Moraes seguiu copiosa carreira discográfica nos anos 1990, 2000 e 2010, intercalando-a com reencontros episódicos com os Novos Baianos (em 1997, em 2009 e em 2017) e a concepção do belo Nossa Parceria (2015), um disco em dupla com o filho músico Davi Moraes. Com Marisa Monte, compôs “Palavras ao Vento” (1999), que Cássia Eller lançou. Dialogou com os novos nordestinos em canções como “Caranguejo Dance” (1996), prima do manguebit pernambucano, e “Forró Universitário” (2001).

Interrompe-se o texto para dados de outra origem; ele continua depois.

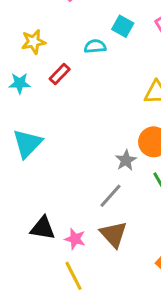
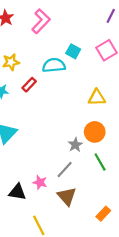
cyan semicircle: (95, 46) -> (54, 65), size x1.5
pink star: (75, 239) -> (40, 182), moved

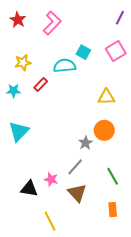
green line: (100, 162) -> (113, 176), moved
orange rectangle: (103, 214) -> (113, 210), turned -48

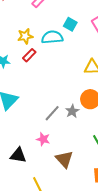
yellow star: (23, 63) -> (25, 36), moved
gray line: (75, 167) -> (52, 113), moved
pink star: (51, 179) -> (43, 139), moved

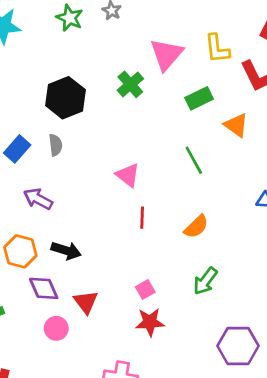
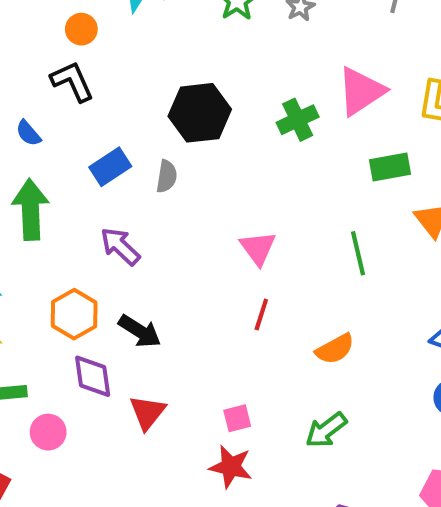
pink circle: (56, 328) -> (48, 432), moved

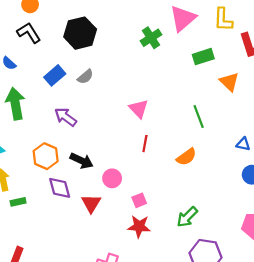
black hexagon: (200, 113) -> (80, 33), moved
gray semicircle: (167, 176) -> (85, 77), turned 49
green line: (358, 253) -> (199, 117), moved
green arrow: (326, 430) -> (187, 217), moved
pink circle: (48, 432) -> (112, 178), moved

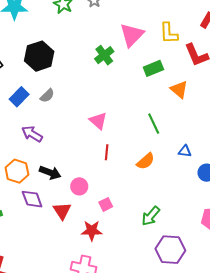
blue triangle: (243, 144) -> (185, 151), moved
red star: (139, 226) -> (92, 231), moved

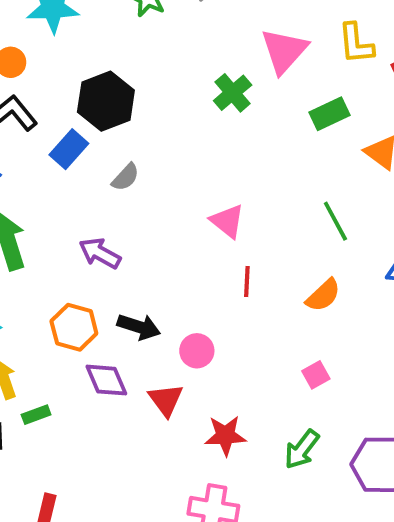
blue rectangle: (19, 97) -> (69, 149), moved
pink square: (106, 204) -> (316, 375), moved
green arrow: (151, 216) -> (302, 449), moved

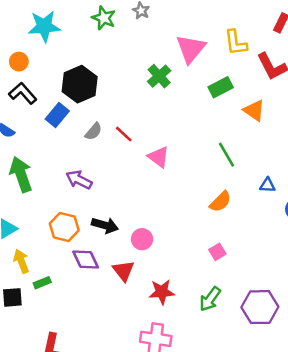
red line: (247, 282) -> (124, 134), moved, turned -48

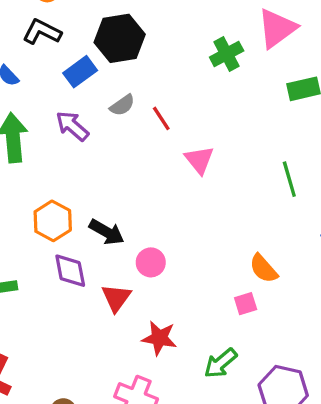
black L-shape: (23, 93) -> (42, 32), turned -36
purple arrow: (79, 180) -> (72, 126), moved
orange semicircle: (220, 202) -> (263, 269), moved, turned 80

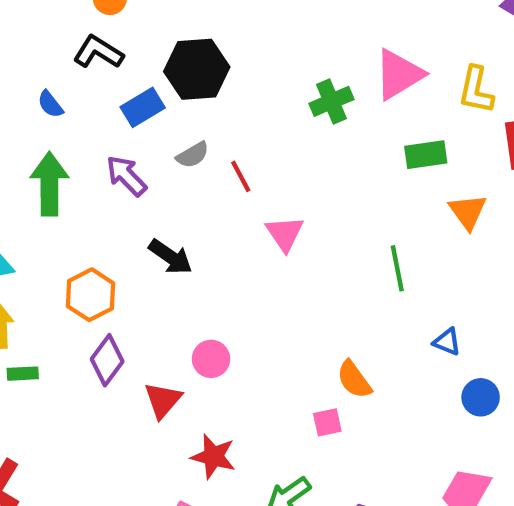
black arrow: (107, 232) -> (170, 257), moved
purple diamond: (70, 271) -> (107, 360), turned 42

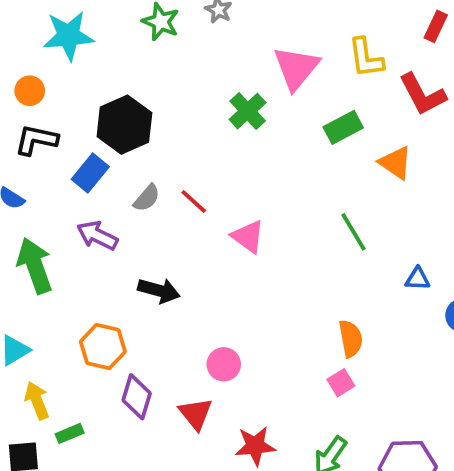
orange semicircle: (354, 380) -> (351, 339), turned -135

A última obra que divulgou foi um cordel com referências ao coronavírus, publicado por ele menos de um mês antes de sua morte, em 13 de abril deste tempestuoso 2020, no mesmo momento em que os chãos de praça se esvaziaram, os shows pararam por todo o planeta e o Brasil vem descendo a ladeira, no sentido mais triste da expressão. Os comentários engajados, sempre discretos (mas sempre presentes), apareceram em canções como “Violão Solidão”, do disco Meu Nome É Brasil (2003). Do Brasil-pandeiro ao Brasil-guitarra, um dos nomes do Brasil foi, durante mais de cinco décadas, Moraes Moreira.